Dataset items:
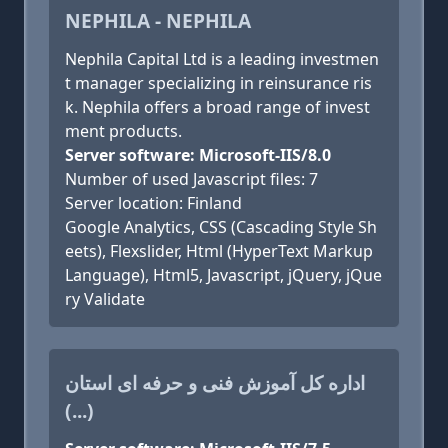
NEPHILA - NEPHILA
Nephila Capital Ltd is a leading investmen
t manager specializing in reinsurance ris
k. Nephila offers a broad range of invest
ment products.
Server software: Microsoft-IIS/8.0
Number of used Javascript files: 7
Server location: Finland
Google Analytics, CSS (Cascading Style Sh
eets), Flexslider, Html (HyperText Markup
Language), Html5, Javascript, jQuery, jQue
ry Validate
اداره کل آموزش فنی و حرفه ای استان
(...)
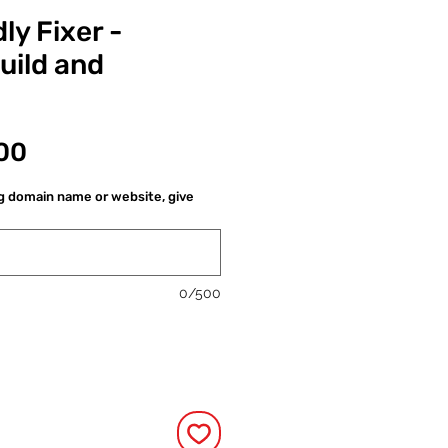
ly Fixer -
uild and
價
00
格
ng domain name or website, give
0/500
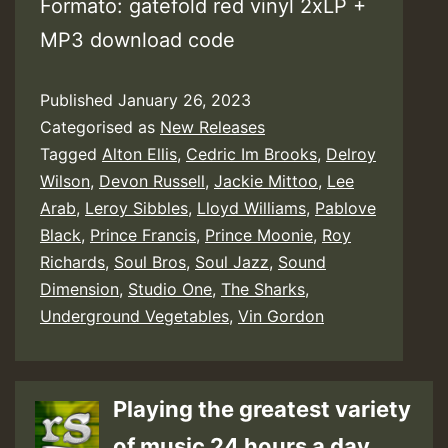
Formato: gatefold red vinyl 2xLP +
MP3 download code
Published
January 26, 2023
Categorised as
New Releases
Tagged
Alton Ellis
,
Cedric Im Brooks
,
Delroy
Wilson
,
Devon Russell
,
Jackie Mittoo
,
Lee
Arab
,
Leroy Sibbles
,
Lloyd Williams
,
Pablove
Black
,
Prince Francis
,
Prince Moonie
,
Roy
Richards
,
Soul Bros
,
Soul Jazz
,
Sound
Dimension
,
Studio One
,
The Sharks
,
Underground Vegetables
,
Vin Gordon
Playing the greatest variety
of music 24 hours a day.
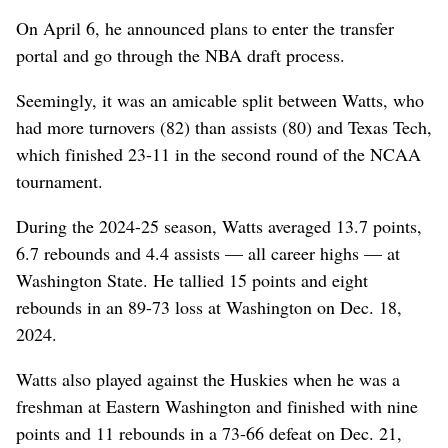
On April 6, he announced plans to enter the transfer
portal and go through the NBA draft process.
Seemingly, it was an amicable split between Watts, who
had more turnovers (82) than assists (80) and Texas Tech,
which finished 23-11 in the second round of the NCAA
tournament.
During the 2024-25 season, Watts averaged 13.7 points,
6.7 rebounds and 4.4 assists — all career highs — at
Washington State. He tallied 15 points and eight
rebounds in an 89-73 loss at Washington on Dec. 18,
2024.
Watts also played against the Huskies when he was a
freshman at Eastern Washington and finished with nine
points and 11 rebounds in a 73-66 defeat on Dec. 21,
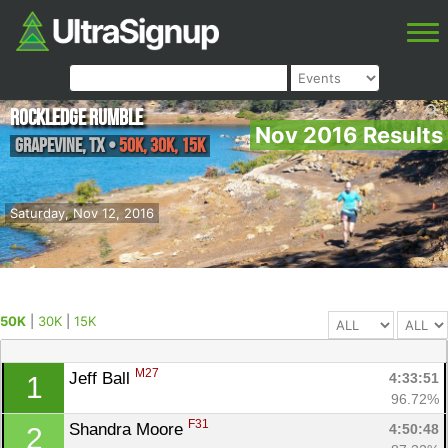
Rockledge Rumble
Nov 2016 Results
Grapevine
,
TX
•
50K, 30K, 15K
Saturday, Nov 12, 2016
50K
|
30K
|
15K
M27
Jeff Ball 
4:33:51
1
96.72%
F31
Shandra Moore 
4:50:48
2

THE PROBLEM |
Write out the lines that run from the line containing "Categorised as" to the end of the entries, inclusive, exactly as written. Skip every picture.

ANSWER TO THIS PROBLEM |
Categorised as
New Releases
Tagged
Alton Ellis
,
Cedric Im Brooks
,
Delroy
Wilson
,
Devon Russell
,
Jackie Mittoo
,
Lee
Arab
,
Leroy Sibbles
,
Lloyd Williams
,
Pablove
Black
,
Prince Francis
,
Prince Moonie
,
Roy
Richards
,
Soul Bros
,
Soul Jazz
,
Sound
Dimension
,
Studio One
,
The Sharks
,
Underground Vegetables
,
Vin Gordon
Playing the greatest variety
of music 24 hours a day.
On April 6, he announced plans to enter the transfer
portal and go through the NBA draft process.
Seemingly, it was an amicable split between Watts, who
had more turnovers (82) than assists (80) and Texas Tech,
which finished 23-11 in the second round of the NCAA
tournament.
During the 2024-25 season, Watts averaged 13.7 points,
6.7 rebounds and 4.4 assists — all career highs — at
Washington State. He tallied 15 points and eight
rebounds in an 89-73 loss at Washington on Dec. 18,
2024.
Watts also played against the Huskies when he was a
freshman at Eastern Washington and finished with nine
points and 11 rebounds in a 73-66 defeat on Dec. 21,
Rockledge Rumble
Nov 2016 Results
Grapevine
,
TX
•
50K, 30K, 15K
Saturday, Nov 12, 2016
50K
|
30K
|
15K
M27
Jeff Ball 
4:33:51
1
96.72%
F31
Shandra Moore 
4:50:48
2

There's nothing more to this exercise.